● Collected data:
= = = = = = =

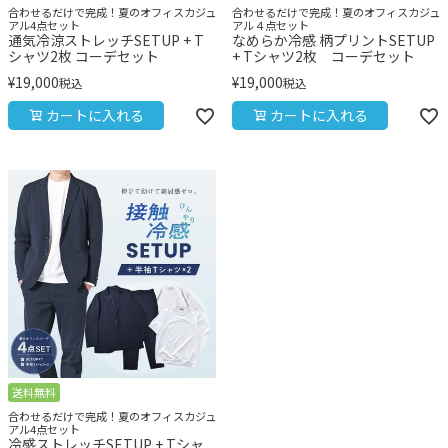
合わせるだけで完成！夏のオフィスカジュ
合わせるだけで完成！夏のオフィスカジュ
アル4点セット
アル４点セット
通気冷涼ストレッチSETUP + T
なめらか冷感 柄プリントSETUP
シャツ2枚 コーデセット
+ Tシャツ2枚 コーデセット
¥
19,000
¥
19,000
税込
税込
カートに入れる
カートに入れる
送料無料
合わせるだけで完成！夏のオフィスカジュ
アル4点セット
冷感ストレッチSETUP + Tシャ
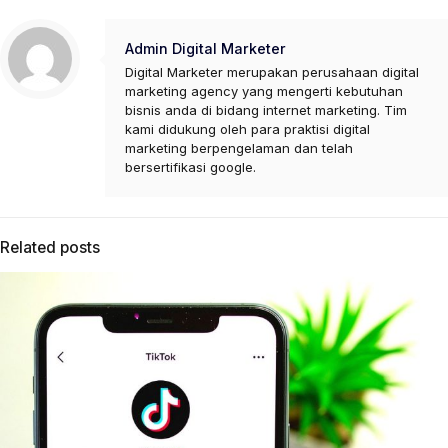
Admin Digital Marketer
Digital Marketer merupakan perusahaan digital
marketing agency yang mengerti kebutuhan
bisnis anda di bidang internet marketing. Tim
kami didukung oleh para praktisi digital
marketing berpengelaman dan telah
bersertifikasi google.
Related posts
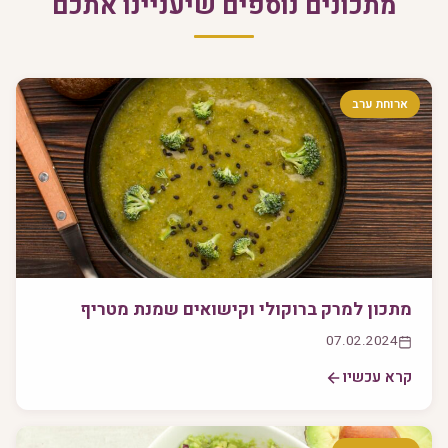
מתכונים נוספים שיעניינו אתכם
ארוחת ערב
מתכון למרק ברוקולי וקישואים שמנת מטריף
07.02.2024
קרא עכשיו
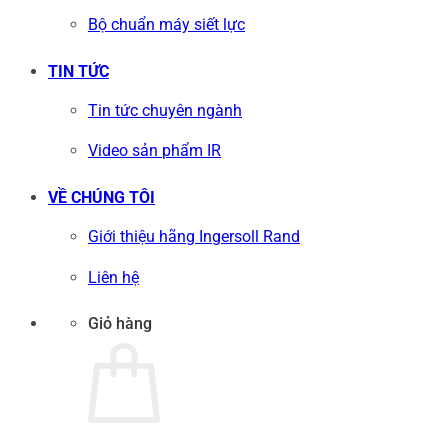
Bộ chuẩn máy siết lực
TIN TỨC
Tin tức chuyên ngành
Video sản phẩm IR
VỀ CHÚNG TÔI
Giới thiệu hãng Ingersoll Rand
Liên hệ
Giỏ hàng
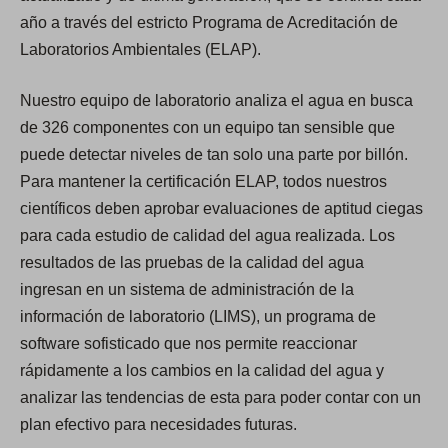
año a través del estricto Programa de Acreditación de
Laboratorios Ambientales (ELAP).
Nuestro equipo de laboratorio analiza el agua en busca
de 326 componentes con un equipo tan sensible que
puede detectar niveles de tan solo una parte por billón.
Para mantener la certificación ELAP, todos nuestros
científicos deben aprobar evaluaciones de aptitud ciegas
para cada estudio de calidad del agua realizada. Los
resultados de las pruebas de la calidad del agua
ingresan en un sistema de administración de la
información de laboratorio (LIMS), un programa de
software sofisticado que nos permite reaccionar
rápidamente a los cambios en la calidad del agua y
analizar las tendencias de esta para poder contar con un
plan efectivo para necesidades futuras.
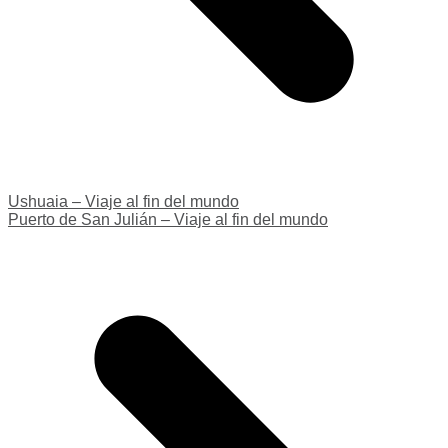
Ushuaia – Viaje al fin del mundo
Puerto de San Julián – Viaje al fin del mundo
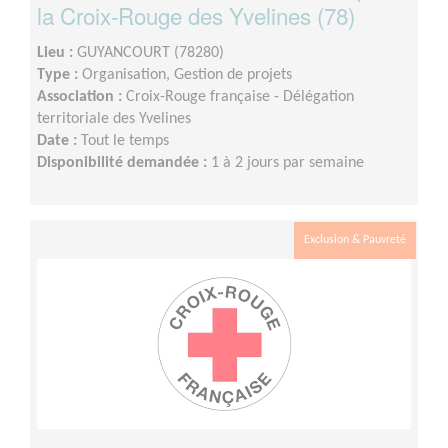
la Croix-Rouge des Yvelines (78)
Lieu :
GUYANCOURT (78280)
Type :
Organisation, Gestion de projets
Association :
Croix-Rouge française - Délégation
territoriale des Yvelines
Date :
Tout le temps
Disponibilité demandée :
1 à 2 jours par semaine
Exclusion & Pauvreté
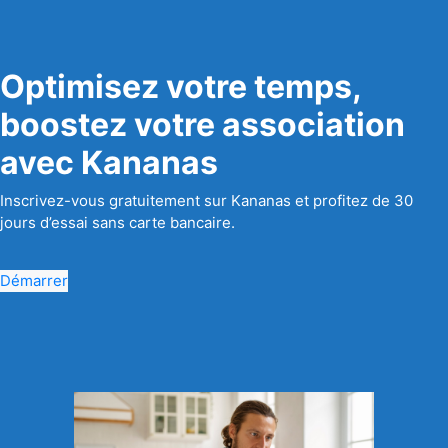
Optimisez votre temps,
boostez votre association
avec Kananas
Inscrivez-vous gratuitement sur Kananas et profitez de 30
jours d’essai sans carte bancaire.
Démarrer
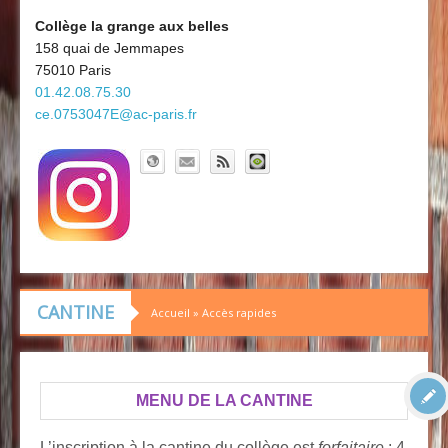
Découvrir le collège
Board'Gab
Collège la grange aux belles
158 quai de Jemmapes
Clubs maths
75010 Paris
01.42.08.75.30
ce.0753047E@ac-paris.fr
CANTINE
Accueil
»
Accès rapides
MENU DE LA CANTINE
L’inscription à la cantine du collège est
forfaitaire
: 4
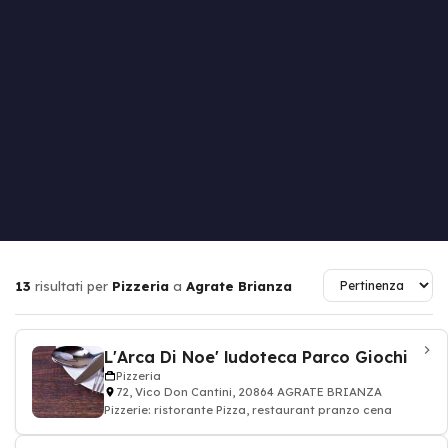
13
risultati per
Pizzeria
a
Agrate Brianza
L'Arca Di Noe' ludoteca Parco Giochi
Pizzeria
72, Vico Don Cantini, 20864 AGRATE BRIANZA
Pizzerie: ristorante Pizza, restaurant pranzo cena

= = = = = = =

● What to work on: Write out the lines from the line with "Croix-Rouge française - Délégation" through the end of the records exactly; do not include pictures or any other lines.

● Result of the task:
Croix-Rouge française - Délégation
territoriale des Yvelines
Date :
Tout le temps
Disponibilité demandée :
1 à 2 jours par semaine
Exclusion & Pauvreté
Optimisez votre temps,
boostez votre association
avec Kananas
Inscrivez-vous gratuitement sur Kananas et profitez de 30
jours d’essai sans carte bancaire.
Démarrer
Découvrir le collège
Board'Gab
Collège la grange aux belles
158 quai de Jemmapes
Clubs maths
75010 Paris
01.42.08.75.30
ce.0753047E@ac-paris.fr
CANTINE
Accueil
»
Accès rapides
MENU DE LA CANTINE
L’inscription à la cantine du collège est
forfaitaire
: 4
13
risultati per
Pizzeria
a
Agrate Brianza
L'Arca Di Noe' ludoteca Parco Giochi
Pizzeria
72, Vico Don Cantini, 20864 AGRATE BRIANZA
Pizzerie: ristorante Pizza, restaurant pranzo cena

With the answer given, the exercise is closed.